• PROBLEM TO WORK ON:
Restate the listing below word for word, omitting any images.

• SUPPLIED RECORDS:

"""

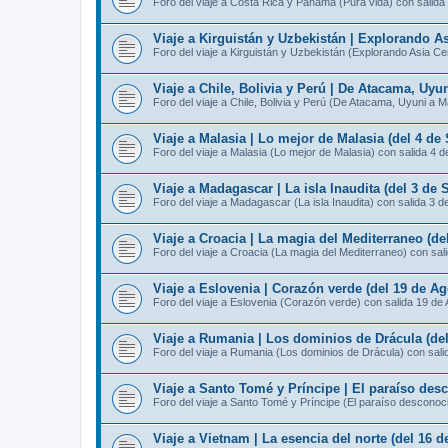
Foro del viaje a Costa Rica y Panamá (Pura vida) con salida
Viaje a Kirguistán y Uzbekistán | Explorando As
Foro del viaje a Kirguistán y Uzbekistán (Explorando Asia Ce
Viaje a Chile, Bolivia y Perú | De Atacama, Uyu
Foro del viaje a Chile, Bolivia y Perú (De Atacama, Uyuni a 
Viaje a Malasia | Lo mejor de Malasia (del 4 de
Foro del viaje a Malasia (Lo mejor de Malasia) con salida 4 
Viaje a Madagascar | La isla Inaudita (del 3 de 
Foro del viaje a Madagascar (La isla Inaudita) con salida 3 d
Viaje a Croacia | La magia del Mediterraneo (de
Foro del viaje a Croacia (La magia del Mediterraneo) con sal
Viaje a Eslovenia | Corazón verde (del 19 de Ag
Foro del viaje a Eslovenia (Corazón verde) con salida 19 de
Viaje a Rumania | Los dominios de Drácula (del
Foro del viaje a Rumania (Los dominios de Drácula) con sali
Viaje a Santo Tomé y Príncipe | El paraíso des
Foro del viaje a Santo Tomé y Príncipe (El paraíso desconoc
Viaje a Vietnam | La esencia del norte (del 16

"""

• PROBLEM SOLUTION:
Foro del viaje a Costa Rica y Panamá (Pura vida) con salida
Viaje a Kirguistán y Uzbekistán | Explorando As
Foro del viaje a Kirguistán y Uzbekistán (Explorando Asia Ce
Viaje a Chile, Bolivia y Perú | De Atacama, Uyu
Foro del viaje a Chile, Bolivia y Perú (De Atacama, Uyuni a 
Viaje a Malasia | Lo mejor de Malasia (del 4 de
Foro del viaje a Malasia (Lo mejor de Malasia) con salida 4 
Viaje a Madagascar | La isla Inaudita (del 3 de 
Foro del viaje a Madagascar (La isla Inaudita) con salida 3 d
Viaje a Croacia | La magia del Mediterraneo (de
Foro del viaje a Croacia (La magia del Mediterraneo) con sal
Viaje a Eslovenia | Corazón verde (del 19 de Ag
Foro del viaje a Eslovenia (Corazón verde) con salida 19 de
Viaje a Rumania | Los dominios de Drácula (del
Foro del viaje a Rumania (Los dominios de Drácula) con sali
Viaje a Santo Tomé y Príncipe | El paraíso des
Foro del viaje a Santo Tomé y Príncipe (El paraíso desconoc
Viaje a Vietnam | La esencia del norte (del 16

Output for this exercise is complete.